NDC80 and MAD2L1 centered signaling pathways
The expression profile of NDC80 and MAD2L1 was analyzed in various tumors using GEPIA and we discovered that both NDC80 and MAD2L1 were broad-spectrum up-regulated in multiple human tumors including lung adenocarcinoma and lung squamous cell carcinoma (Figure 6A, 6F).
To understand the potential functions of NDC80 and MAD2L1, we performed GO and KEGG to analyze the biological processes the genes mainly participate in and the signaling pathways they involve. The result revealed an really interesting fact that even in different sub types of lung cancer (LUAD and LUSC), NDC80 and MAD2L1 shared biological functions. Both NDC80 (Table 6) and MAD2L1 (Table 7) were primarily focused on mitotic cell cycle regulation related processes, for instance cell division, chromosome segregation and spindle assembly regulating signaling.

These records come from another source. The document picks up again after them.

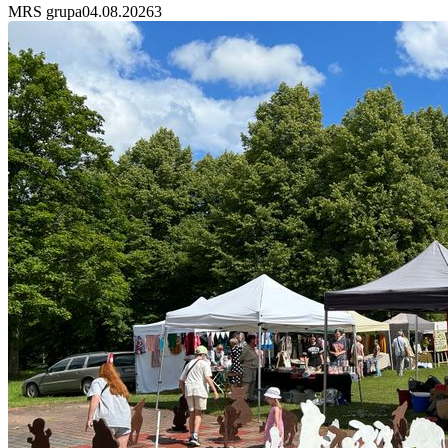
MRS grupa
04.08.2026
3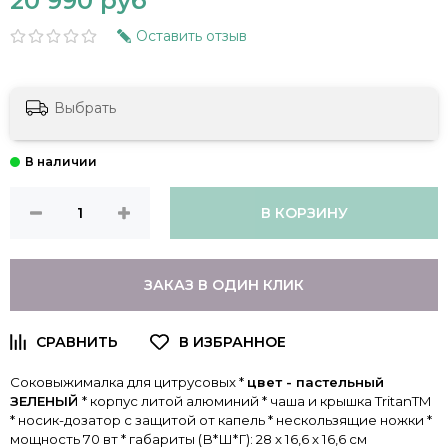
20 990 руб
Оставить отзыв
Выбрать
В КОРЗИНУ
ЗАКАЗ В ОДИН КЛИК
Соковыжималка для цитрусовых *
цвет - пастельный
ЗЕЛЕНЫЙ
* корпус литой алюминий * чаша и крышка TritanTM
* носик-дозатор с защитой от капель * нескользящие ножки *
мощность 70 вт * габариты (В*Ш*Г): 28 х 16,6 х 16,6 см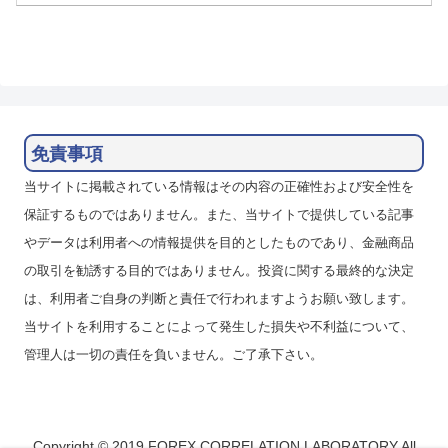
免責事項
当サイトに掲載されている情報はその内容の正確性および安全性を
保証するものではありません。また、当サイトで提供している記事
やデータは利用者への情報提供を目的としたものであり、金融商品
の取引を勧誘する目的ではありません。投資に関する最終的な決定
は、利用者ご自身の判断と責任で行われますようお願い致します。
当サイトを利用することによって発生した損失や不利益について、
管理人は一切の責任を負いません。ご了承下さい。
Copyright © 2019 FOREX CORRELATION LABORATORY All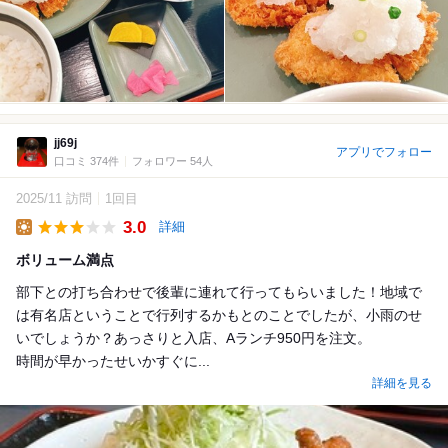
jj69j
アプリでフォロー
口コミ 374件
フォロワー 54人
2025/11 訪問
1回目
3.0
詳細
Lunch
ボリューム満点
部下との打ち合わせで後輩に連れて行ってもらいました！地域で
は有名店ということで行列するかもとのことでしたが、小雨のせ
いでしょうか？あっさりと入店、Aランチ950円を注文。
時間が早かったせいかすぐに...
詳細を見る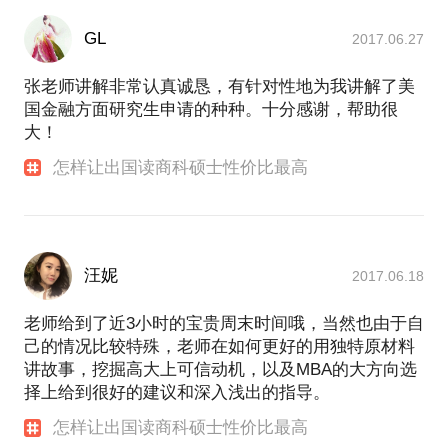
GL
2017.06.27
张老师讲解非常认真诚恳，有针对性地为我讲解了美
国金融方面研究生申请的种种。十分感谢，帮助很
大！
怎样让出国读商科硕士性价比最高
汪妮
2017.06.18
老师给到了近3小时的宝贵周末时间哦，当然也由于自
己的情况比较特殊，老师在如何更好的用独特原材料
讲故事，挖掘高大上可信动机，以及MBA的大方向选
择上给到很好的建议和深入浅出的指导。
怎样让出国读商科硕士性价比最高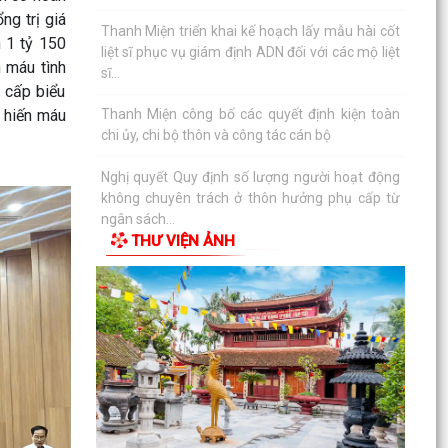
ng trị giá
Nghị quyết Quy định số lượng người hoạt động
không chuyên trách ở thôn hưởng phụ cấp từ
n 1 tỷ 150
ngân sách...
n máu tình
 cấp biểu
Hội đồng nhân dân xã Thanh Miện khóa II tổ
h hiến máu
chức thành công kỳ họp thứ 5 (kỳ họp thường lệ
giữa năm...
Nghị quyết Quy định nội dung chi, mức chi kinh
phí bảo đảm cho công tác xây dựng văn bản
quy phạm...
THƯ VIỆN ẢNH
Thông báo về việc thay đổi thời gian tiếp công
dân của đồng chí Bí thư Đảng ủy tháng 7 năm
2026
Thông báo về việc mời ký kết hợp đồng dịch vụ
với cá nhân thực hiện nhiệm vụ của công chức
theo...
Thông báo về việc niêm yết công khai danh mục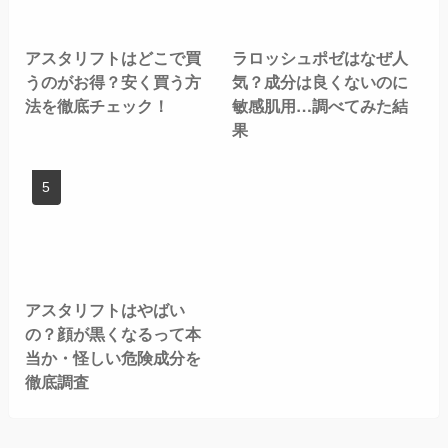
アスタリフトはどこで買
ラロッシュポゼはなぜ人
うのがお得？安く買う方
気？成分は良くないのに
法を徹底チェック！
敏感肌用…調べてみた結
果
アスタリフトはやばい
の？顔が黒くなるって本
当か・怪しい危険成分を
徹底調査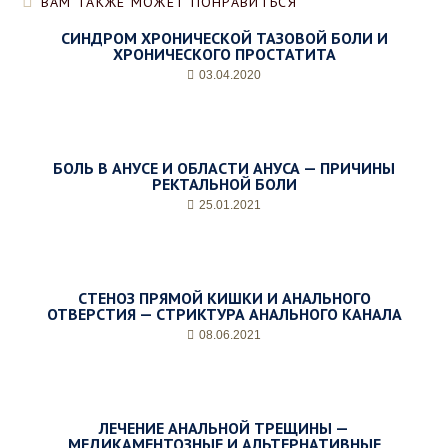
ВАМ ТАКЖЕ МОЖЕТ ПОНРАВИТЬСЯ
е
н
СИНДРОМ ХРОНИЧЕСКОЙ ТАЗОВОЙ БОЛИ И
ь
ХРОНИЧЕСКОГО ПРОСТАТИТА
и
03.04.2020
ж
е
л
а
е
БОЛЬ В АНУСЕ И ОБЛАСТИ АНУСА — ПРИЧИНЫ
м
РЕКТАЛЬНОЙ БОЛИ
о
25.01.2021
е
в
р
е
м
СТЕНОЗ ПРЯМОЙ КИШКИ И АНАЛЬНОГО
ОТВЕРСТИЯ — СТРИКТУРА АНАЛЬНОГО КАНАЛА
я
п
08.06.2021
р
и
е
м
ЛЕЧЕНИЕ АНАЛЬНОЙ ТРЕЩИНЫ —
а
МЕДИКАМЕНТОЗНЫЕ И АЛЬТЕРНАТИВНЫЕ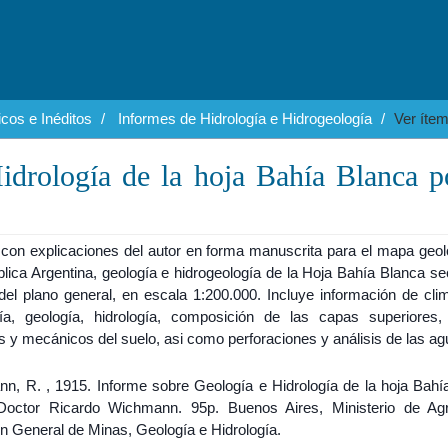
cos e Inéditos
Informes de Hidrología e Hidrogeología
Ver íte
idrología de la hoja Bahía Blanca p
 con explicaciones del autor en forma manuscrita para el mapa geol
lica Argentina, geología e hidrogeología de la Hoja Bahía Blanca se
el plano general, en escala 1:200.000. Incluye información de clima
fía, geología, hidrología, composición de las capas superiores, 
 y mecánicos del suelo, asi como perforaciones y análisis de las ag
n, R. , 1915. Informe sobre Geología e Hidrología de la hoja Bahí
Doctor Ricardo Wichmann. 95p. Buenos Aires, Ministerio de Agri
ón General de Minas, Geología e Hidrología.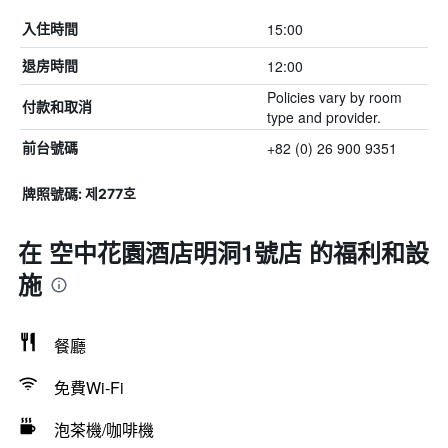
15:00
入住時間
12:00
退房時間
Policies vary by room
付款和取消
type and provider.
+82 (0) 26 900 9351
前台號碼
牌照號碼: 제277호
在 空中花園酒店明洞1號店 的福利和設
施
餐廳
免費Wi-Fi
泡茶機/咖啡機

Moreover, NDC80 and MAD2L1 centered PPI network showed a similar result that the genes NDC80 (Figure 6B) and MAD2L1 (Figure 6G) related were both cell cycle regulation involved including BUB1B and AURKA. GEPIA analysis confirmed the correlation between NDC80 and MAD2L1, BUB1B, AURKA in both LUAD (Figure 6C-6E) and LUSC (Figure 6H-6J).
Considering that great proportion of current chemotherapy drugs are developed based on their association with cell mitosis cycle, the correlation between NDC80, MAD2L1 and cell division process indicate the potential value these genes working as two other chemotherapy drug targets. However, more experiments and clinical trials will be needed to validate the hypothesis.